Потрясенный, я протер глаза. Между тем колдунья (теперь я в этом не сомневался) отступила в глубь комнаты и захлопнула окно. Около часу она беседовала со своим странным гостем, но так тихо, что я не мог разобрать ни слова, хотя изо всех сил напрягал слух, прижимаясь ухом к стене. Наконец, когда соборный колокол пробил час ночи, по соседству скрипнула дверь. Я осторожно выглянул в коридор. Царивший там сумрак рассекла полоска дрожащего света. Из спальни хозяйки дома, неслышно ступая, вышел молодой моряк в широкополой шляпе и голубом кафтане, на котором я с ужасом различил пятна смолы и засохшей крови; за поясом у него торчал охотничий нож и два пистолета. Синьора Песка, босиком, в длинной рубашке и наброшенной на плечи шали, держа в руке фонарь с догорающей свечой, проводила его до лестницы.
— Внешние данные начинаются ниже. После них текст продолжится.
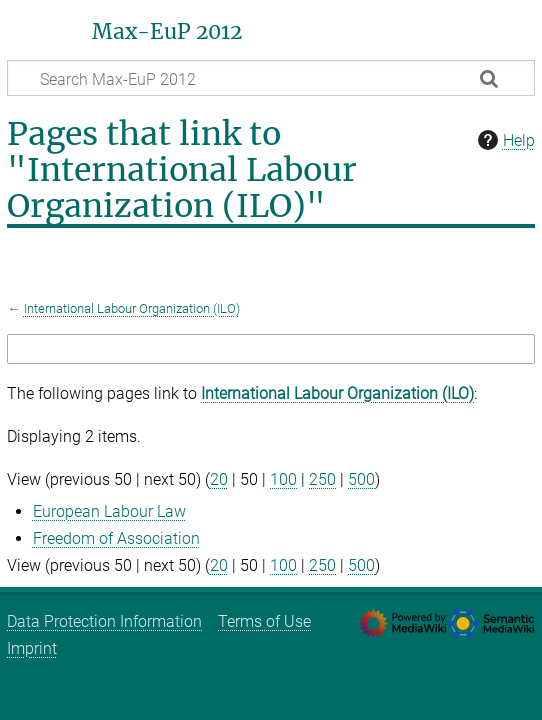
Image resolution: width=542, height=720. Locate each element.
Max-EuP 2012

«Buona notte, Silla, — сказал моряк, когда она прильнула губами к его мертвенно бледному лбу. — A rivederci carissima mia!»
Заскрипели ступеньки, потом снизу донесся глухой стук захлопнувшейся двери. Сицилийка с колдовскими очами королевы Джованны, погибели моряков, горестно вздохнула, отерла с ресниц навернувшиеся слезы, помедлила еще мгновение и, словно дух, исчезла в своей комнате, прошептав на смеси итальянского и латыни что-то вроде: «L'amore vincit mortem — любовь побеждает смерть…»
После таких событий я и дня не мог задержаться в доме пекаря на улочке Меццоканоне. Но к тому времени у меня вышли все деньги, а с заработком было туго. За гроши я подрядился писать письма, а иногда просто за угощение помогал пану Вольскому, который диктовал мне свои воспоминания, предназначенные для потомков. Но поскольку пребывание моего друга в Неаполе близилось к концу, я начал всерьез опасаться, как бы не пришлось мне завербоваться в солдаты или, что еще хуже, погонять ночами по Виа Толедо бурых лопоухих ослов, запряженных в повозки с городскими нечистотами. В таких стесненных обстоятельствах я вынужден был затянуть пояс и дважды взвешивать каждый сольди, прежде чем истратить. И хотя при мысли о том, что живу бок о бок с ведьмой, в жилах у меня начинало клокотать, будто старая кровь мученика Януария, сберегаемая в ковчежце неаполитанского собора, я по-прежнему жил в постылой мансарде, опасаясь, единственно, смочить губы в вине, которое синьора Песка мне перед сном подавала.